New supercomputer simulations demonstrate that maintaining stable satellite orbits between Earth and the Moon is far more challenging than previously understood. Of one million simulated spacecraft, fewer than 10% remained viable over a six-year period, highlighting significant hurdles for expanding orbital infrastructure beyond low Earth orbit (LEO).
The Cislunar Challenge: Beyond Low Earth Orbit
The rise of mega-constellations like SpaceX’s Starlink and China’s Thousand Sails has rapidly increased the number of satellites in LEO. As LEO approaches saturation – with estimates suggesting a maximum capacity of roughly 100,000 satellites before collision risks escalate – attention is turning towards cislunar space – the region between Earth and the Moon – as the next frontier for satellite deployment.
However, cislunar orbits are inherently unstable. Unlike LEO, where gravitational forces are relatively predictable, spacecraft in this region are pulled by Earth, the Moon, and the Sun in complex interactions. The lack of Earth’s magnetic shielding also exposes satellites to destabilizing solar radiation.
Supercomputer Modeling: A 1.6 Million CPU-Hour Task
To map cislunar orbital stability, researchers at Lawrence Livermore National Laboratory (LLNL) used the Quartz and Ruby supercomputers to simulate the trajectories of approximately one million objects. The simulations, requiring 1.6 million CPU hours (equivalent to 182 years on a single computer), were completed in just three days.
The results are stark: roughly 54% of simulated orbits remained stable for at least one year, but only 9.7% survived the full six-year simulation period. This underscores that long-term stability in cislunar space is significantly lower than previously anticipated.

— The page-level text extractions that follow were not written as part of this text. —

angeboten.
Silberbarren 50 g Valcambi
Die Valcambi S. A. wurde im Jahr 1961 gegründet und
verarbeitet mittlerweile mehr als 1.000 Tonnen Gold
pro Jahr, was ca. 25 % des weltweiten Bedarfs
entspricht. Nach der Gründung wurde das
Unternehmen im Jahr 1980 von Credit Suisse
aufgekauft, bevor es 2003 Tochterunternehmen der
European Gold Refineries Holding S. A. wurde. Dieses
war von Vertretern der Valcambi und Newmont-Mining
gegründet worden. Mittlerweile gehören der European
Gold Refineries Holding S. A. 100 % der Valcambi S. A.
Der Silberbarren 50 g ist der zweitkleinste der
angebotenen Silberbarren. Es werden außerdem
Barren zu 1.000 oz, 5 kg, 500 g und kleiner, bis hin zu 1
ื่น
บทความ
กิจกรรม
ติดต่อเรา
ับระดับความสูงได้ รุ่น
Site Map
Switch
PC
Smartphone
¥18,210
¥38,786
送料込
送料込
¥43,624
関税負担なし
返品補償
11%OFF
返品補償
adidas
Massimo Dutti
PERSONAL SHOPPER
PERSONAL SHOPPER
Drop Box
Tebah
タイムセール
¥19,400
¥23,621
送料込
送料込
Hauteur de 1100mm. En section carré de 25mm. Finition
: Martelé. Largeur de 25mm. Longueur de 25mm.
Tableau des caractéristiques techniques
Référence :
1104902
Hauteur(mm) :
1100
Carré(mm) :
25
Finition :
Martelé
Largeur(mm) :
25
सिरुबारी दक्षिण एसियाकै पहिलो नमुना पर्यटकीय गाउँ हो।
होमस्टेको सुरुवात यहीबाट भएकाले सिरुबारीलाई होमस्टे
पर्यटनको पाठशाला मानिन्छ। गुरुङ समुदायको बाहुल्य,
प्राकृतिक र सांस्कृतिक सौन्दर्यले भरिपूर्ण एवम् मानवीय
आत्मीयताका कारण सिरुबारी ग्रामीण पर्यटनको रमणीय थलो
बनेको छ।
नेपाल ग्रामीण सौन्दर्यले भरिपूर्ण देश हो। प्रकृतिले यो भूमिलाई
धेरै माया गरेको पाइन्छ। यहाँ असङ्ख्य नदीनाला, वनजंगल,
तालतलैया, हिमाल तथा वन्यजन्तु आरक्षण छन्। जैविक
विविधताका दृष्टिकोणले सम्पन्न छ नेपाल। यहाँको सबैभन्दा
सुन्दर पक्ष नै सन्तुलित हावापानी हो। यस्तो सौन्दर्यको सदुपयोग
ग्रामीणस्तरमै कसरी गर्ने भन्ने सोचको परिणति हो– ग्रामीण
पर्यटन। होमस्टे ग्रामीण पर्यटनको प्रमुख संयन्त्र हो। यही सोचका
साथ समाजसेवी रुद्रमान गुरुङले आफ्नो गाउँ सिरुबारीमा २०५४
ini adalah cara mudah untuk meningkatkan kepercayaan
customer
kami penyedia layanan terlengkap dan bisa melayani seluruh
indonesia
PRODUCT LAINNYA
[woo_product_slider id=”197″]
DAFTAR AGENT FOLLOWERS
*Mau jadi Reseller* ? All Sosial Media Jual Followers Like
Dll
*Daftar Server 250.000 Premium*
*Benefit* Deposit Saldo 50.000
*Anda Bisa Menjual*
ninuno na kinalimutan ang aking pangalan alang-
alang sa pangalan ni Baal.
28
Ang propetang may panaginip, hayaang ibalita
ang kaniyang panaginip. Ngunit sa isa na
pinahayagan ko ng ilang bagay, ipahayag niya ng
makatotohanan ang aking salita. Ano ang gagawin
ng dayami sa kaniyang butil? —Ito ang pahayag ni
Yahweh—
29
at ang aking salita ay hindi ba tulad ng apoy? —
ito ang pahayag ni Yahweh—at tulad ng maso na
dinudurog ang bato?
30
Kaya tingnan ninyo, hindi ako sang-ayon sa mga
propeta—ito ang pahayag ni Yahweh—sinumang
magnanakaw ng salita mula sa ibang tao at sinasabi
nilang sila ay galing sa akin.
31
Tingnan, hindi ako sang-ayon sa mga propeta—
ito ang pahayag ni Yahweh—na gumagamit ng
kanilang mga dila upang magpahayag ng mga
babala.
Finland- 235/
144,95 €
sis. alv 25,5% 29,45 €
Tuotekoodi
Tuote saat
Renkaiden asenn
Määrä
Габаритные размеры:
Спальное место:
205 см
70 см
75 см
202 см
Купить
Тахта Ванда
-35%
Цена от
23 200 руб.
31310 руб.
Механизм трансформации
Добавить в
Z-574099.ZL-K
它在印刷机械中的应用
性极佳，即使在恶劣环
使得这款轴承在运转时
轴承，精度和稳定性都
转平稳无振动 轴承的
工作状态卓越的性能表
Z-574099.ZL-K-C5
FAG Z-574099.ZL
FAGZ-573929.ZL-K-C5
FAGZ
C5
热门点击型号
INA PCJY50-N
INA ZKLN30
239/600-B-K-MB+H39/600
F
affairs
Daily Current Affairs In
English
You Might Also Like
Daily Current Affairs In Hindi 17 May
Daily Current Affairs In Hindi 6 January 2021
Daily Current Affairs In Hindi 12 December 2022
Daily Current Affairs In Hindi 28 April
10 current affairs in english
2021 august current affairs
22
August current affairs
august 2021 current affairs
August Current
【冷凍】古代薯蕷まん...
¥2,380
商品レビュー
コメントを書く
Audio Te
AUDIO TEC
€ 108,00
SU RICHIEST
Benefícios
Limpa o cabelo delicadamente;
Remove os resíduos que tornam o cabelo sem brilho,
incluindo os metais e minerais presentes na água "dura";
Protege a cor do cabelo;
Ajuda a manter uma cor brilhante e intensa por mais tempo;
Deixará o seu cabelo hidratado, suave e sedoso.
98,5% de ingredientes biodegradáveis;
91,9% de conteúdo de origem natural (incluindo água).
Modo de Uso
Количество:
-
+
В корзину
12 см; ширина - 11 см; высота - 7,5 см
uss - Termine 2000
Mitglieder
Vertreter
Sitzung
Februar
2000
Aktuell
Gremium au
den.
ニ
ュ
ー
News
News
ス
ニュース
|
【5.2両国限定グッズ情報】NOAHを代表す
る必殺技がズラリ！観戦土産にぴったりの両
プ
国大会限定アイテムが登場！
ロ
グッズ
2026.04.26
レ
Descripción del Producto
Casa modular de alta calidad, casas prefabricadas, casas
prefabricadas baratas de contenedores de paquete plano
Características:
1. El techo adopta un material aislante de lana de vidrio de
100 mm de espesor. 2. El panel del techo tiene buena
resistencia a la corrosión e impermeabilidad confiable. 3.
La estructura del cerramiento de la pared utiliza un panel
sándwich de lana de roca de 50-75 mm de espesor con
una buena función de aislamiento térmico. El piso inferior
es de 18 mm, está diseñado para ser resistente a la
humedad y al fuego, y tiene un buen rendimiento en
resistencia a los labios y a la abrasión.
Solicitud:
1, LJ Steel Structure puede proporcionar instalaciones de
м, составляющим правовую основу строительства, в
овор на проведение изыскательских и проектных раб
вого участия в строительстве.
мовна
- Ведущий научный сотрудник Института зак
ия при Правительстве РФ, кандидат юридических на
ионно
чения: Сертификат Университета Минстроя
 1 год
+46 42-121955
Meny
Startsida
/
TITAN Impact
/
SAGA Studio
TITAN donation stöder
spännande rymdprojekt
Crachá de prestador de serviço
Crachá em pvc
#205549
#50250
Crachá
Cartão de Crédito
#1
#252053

Earth’s Imperfections: A Subtle Yet Critical Factor
One surprising finding was the impact of Earth’s uneven gravitational field. The simulations revealed that Earth’s mass distribution isn’t uniform; gravity varies subtly due to geographical features (lower gravity over Canada, for instance). This “blobbiness” subtly affects orbital trajectories, adding another layer of complexity.
Implications and Future Exploration
Despite the low survival rate, the simulations still identify approximately 97,000 potentially stable orbits in cislunar space. More importantly, the dataset provides invaluable insights into why certain orbits fail, allowing engineers to refine future designs. According to study lead Travis Yeager, “Learning which orbits didn’t work is just as valuable as knowing which ones did.”
The cislunar space will become a critical region for future infrastructure, including lunar colonies and expanded communication networks. Understanding orbital instability is the first step towards making this expansion viable.